[RFC,2/2] softirq: Drop the warning from do_softirq_post_smp_call_flush().

Message ID 20230814093528.117342-3-bigeasy@linutronix.de
State New
Headers
Series net: Use SMP threads for backlog NAPI. |

Commit Message

Sebastian Andrzej Siewior Aug. 14, 2023, 9:35 a.m. UTC
  Once ksoftirqd become active, all softirqs which were raised, would not
be processed immediately but delayed to ksoftirqd. On PREEMPT_RT this
means softirqs, which were raised in a threaded interrupt (at elevated
process priority), would not be served after the interrupt handler
completed its work but will wait until ksoftirqd (normal priority)
becomes running on the CPU. On a busy system with plenty of RT tasks
this could be delayed for quite some time and leads to problems in
general.

This is an undesired situation and it has been attempted to avoid the
situation in which ksoftirqd becomes scheduled. This changed since
commit d15121be74856 ("Revert "softirq: Let ksoftirqd do its job"")
and now a threaded interrupt handler will handle soft interrupts at its
end even if ksoftirqd is pending. That means that they will be processed
in the context in which they were raised.

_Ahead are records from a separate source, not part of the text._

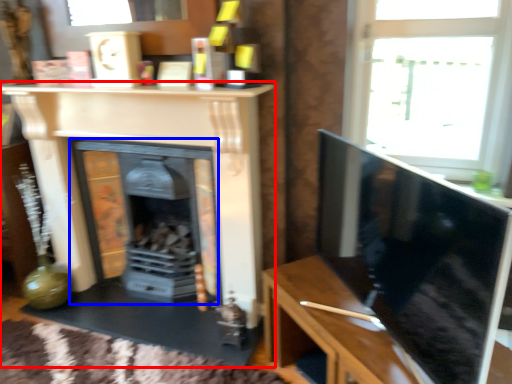 Question: Which object is closer to the camera taking this photo, fireplace (highlighted by a red box) or fireplace (highlighted by a blue box)?

Choices:
 (A) fireplace
 (B) fireplace

Answer: (A) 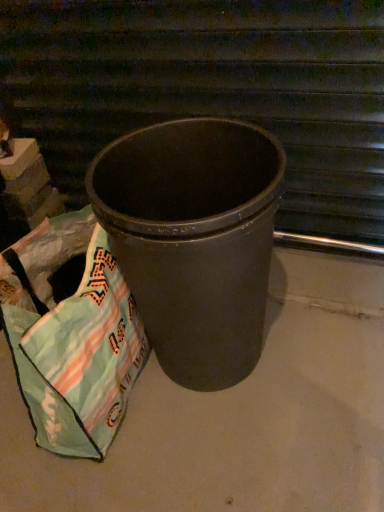 Question: Can you confirm if matte black trash can at center is taller than light green fabric bag at lower left?

Choices:
 (A) yes
 (B) no

Answer: (A)

Question: Is matte black trash can at center facing towards light green fabric bag at lower left?

Choices:
 (A) yes
 (B) no

Answer: (B)

Question: From the image's perspective, is matte black trash can at center above light green fabric bag at lower left?

Choices:
 (A) yes
 (B) no

Answer: (A)

Question: From a real-world perspective, is matte black trash can at center beneath light green fabric bag at lower left?

Choices:
 (A) no
 (B) yes

Answer: (A)

Question: Is matte black trash can at center facing away from light green fabric bag at lower left?

Choices:
 (A) no
 (B) yes

Answer: (A)

Question: From a real-world perspective, is light green fabric bag at lower left positioned above or below matte black trash can at center?

Choices:
 (A) below
 (B) above

Answer: (A)

Question: From the image's perspective, relative to matte black trash can at center, is light green fabric bag at lower left above or below?

Choices:
 (A) above
 (B) below

Answer: (B)

Question: Is light green fabric bag at lower left bigger or smaller than matte black trash can at center?

Choices:
 (A) big
 (B) small

Answer: (B)

Question: Which is correct: light green fabric bag at lower left is inside matte black trash can at center, or outside of it?

Choices:
 (A) outside
 (B) inside

Answer: (A)

Question: From the image's perspective, is matte gray concrete at center positioned above or below matte black trash can at center?

Choices:
 (A) above
 (B) below

Answer: (B)

Question: Is matte gray concrete at center inside or outside of matte black trash can at center?

Choices:
 (A) inside
 (B) outside

Answer: (B)

Question: Considering the positions of matte gray concrete at center and matte black trash can at center in the image, is matte gray concrete at center taller or shorter than matte black trash can at center?

Choices:
 (A) short
 (B) tall

Answer: (A)

Question: Does point (253, 407) appear closer or farther from the camera than point (11, 86)?

Choices:
 (A) closer
 (B) farther

Answer: (A)

Question: Considering the positions of matte black trash can at center and light green fabric bag at lower left in the image, is matte black trash can at center wider or thinner than light green fabric bag at lower left?

Choices:
 (A) thin
 (B) wide

Answer: (A)

Question: Visually, is matte black trash can at center positioned to the left or to the right of light green fabric bag at lower left?

Choices:
 (A) right
 (B) left

Answer: (A) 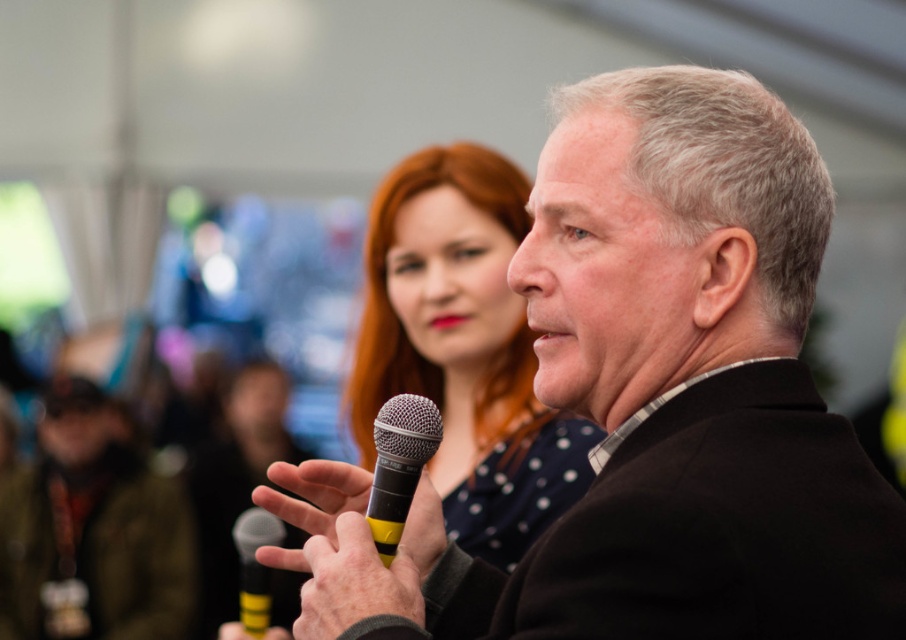 You are an event organizer who needs to place a new speaker stand to the left of the silver metallic microphone at center. Considering the current position of the black matte suit at center, will the stand interfere with it?

The black matte suit at center is positioned on the right side of the silver metallic microphone at center, so placing the speaker stand to the left of the microphone would not interfere with the black matte suit at center.

In the scene shown: You are an event organizer who needs to set up a podium for the next speaker. The podium currently has the silver metallic microphone at center placed on it. Where should you position the black matte suit at center so that it is visible to the audience?

The black matte suit at center should be placed above the silver metallic microphone at center so that it is visible to the audience, as the black matte suit at center is located above the silver metallic microphone at center.

You are attending a public speaking event and want to approach the speaker wearing the black matte suit at center. If you are standing 3 feet away from the speaker, will you be able to shake their hand without moving closer?

The black matte suit at center is 37.06 inches away from the viewer. Since 3 feet equals 36 inches, you are slightly farther away than 3 feet. To shake hands, you need to move about 1.06 inches closer. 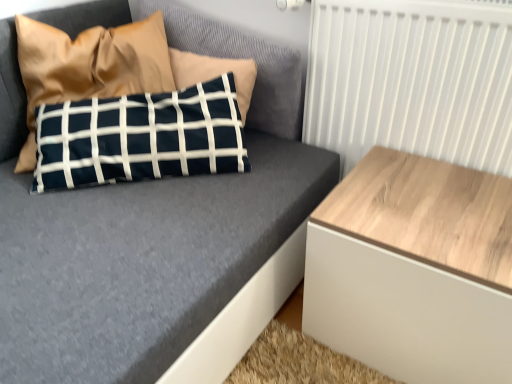 Question: Is white wood radiator at upper right touching navy blue fabric pillow at upper left?

Choices:
 (A) yes
 (B) no

Answer: (B)

Question: From a real-world perspective, is white wood radiator at upper right under navy blue fabric pillow at upper left?

Choices:
 (A) yes
 (B) no

Answer: (A)

Question: Considering the relative sizes of white wood radiator at upper right and navy blue fabric pillow at upper left in the image provided, is white wood radiator at upper right shorter than navy blue fabric pillow at upper left?

Choices:
 (A) no
 (B) yes

Answer: (A)

Question: Could you tell me if white wood radiator at upper right is turned towards navy blue fabric pillow at upper left?

Choices:
 (A) yes
 (B) no

Answer: (B)

Question: Would you say white wood radiator at upper right is a long distance from navy blue fabric pillow at upper left?

Choices:
 (A) yes
 (B) no

Answer: (B)

Question: Is point (106, 72) positioned closer to the camera than point (320, 324)?

Choices:
 (A) closer
 (B) farther

Answer: (B)

Question: Looking at their shapes, would you say navy blue fabric pillow at upper left is wider or thinner than light wood/texture side table at right?

Choices:
 (A) wide
 (B) thin

Answer: (B)

Question: Which is correct: navy blue fabric pillow at upper left is inside light wood/texture side table at right, or outside of it?

Choices:
 (A) inside
 (B) outside

Answer: (B)

Question: Would you say navy blue fabric pillow at upper left is to the left or to the right of light wood/texture side table at right in the picture?

Choices:
 (A) right
 (B) left

Answer: (B)

Question: From a real-world perspective, is light wood/texture side table at right positioned above or below white wood radiator at upper right?

Choices:
 (A) below
 (B) above

Answer: (A)

Question: In terms of height, does light wood/texture side table at right look taller or shorter compared to white wood radiator at upper right?

Choices:
 (A) tall
 (B) short

Answer: (B)

Question: Looking at their shapes, would you say light wood/texture side table at right is wider or thinner than white wood radiator at upper right?

Choices:
 (A) wide
 (B) thin

Answer: (A)

Question: Is light wood/texture side table at right bigger or smaller than white wood radiator at upper right?

Choices:
 (A) small
 (B) big

Answer: (B)

Question: From a real-world perspective, relative to light wood/texture side table at right, is white wood radiator at upper right vertically above or below?

Choices:
 (A) above
 (B) below

Answer: (A)

Question: Based on their sizes in the image, would you say white wood radiator at upper right is bigger or smaller than light wood/texture side table at right?

Choices:
 (A) big
 (B) small

Answer: (B)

Unfortunately also all other soft interrupts which were raised (or
enqueued) earlier and are not yet handled. This happens if a thread with
higher priority is raised and has to catch up. This isn't a new problem
and the new high priority thread will PI-boost the current sofitrq owner
or start from scratch if ksoftirqd wasn't running yet.

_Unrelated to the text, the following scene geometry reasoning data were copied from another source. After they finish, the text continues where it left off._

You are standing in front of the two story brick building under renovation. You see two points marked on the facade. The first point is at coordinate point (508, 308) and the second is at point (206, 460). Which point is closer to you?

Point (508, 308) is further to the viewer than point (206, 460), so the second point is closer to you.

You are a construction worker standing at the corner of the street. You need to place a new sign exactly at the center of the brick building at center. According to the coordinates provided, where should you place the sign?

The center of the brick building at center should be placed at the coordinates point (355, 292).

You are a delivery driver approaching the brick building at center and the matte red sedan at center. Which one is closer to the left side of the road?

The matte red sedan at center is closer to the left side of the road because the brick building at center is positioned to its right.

Since pending ksoftirqd no longer blocks other interrupt threads from
handling soft interrupts I belive the warning can be disabled. The
pending softirq work has to be solved differently.

Remove the warning and update the comment.

Signed-off-by: Sebastian Andrzej Siewior <bigeasy@linutronix.de>
---
 include/linux/interrupt.h |  4 ++--
 kernel/smp.c              |  4 +---
 kernel/softirq.c          | 12 +++++-------
 3 files changed, 8 insertions(+), 12 deletions(-)
  

Comments

Jesper Dangaard Brouer Aug. 15, 2023, 12:08 p.m. UTC | #1
On 14/08/2023 11.35, Sebastian Andrzej Siewior wrote:
> This is an undesired situation and it has been attempted to avoid the
> situation in which ksoftirqd becomes scheduled. This changed since
> commit d15121be74856 ("Revert "softirq: Let ksoftirqd do its job"")
> and now a threaded interrupt handler will handle soft interrupts at its
> end even if ksoftirqd is pending. That means that they will be processed
> in the context in which they were raised.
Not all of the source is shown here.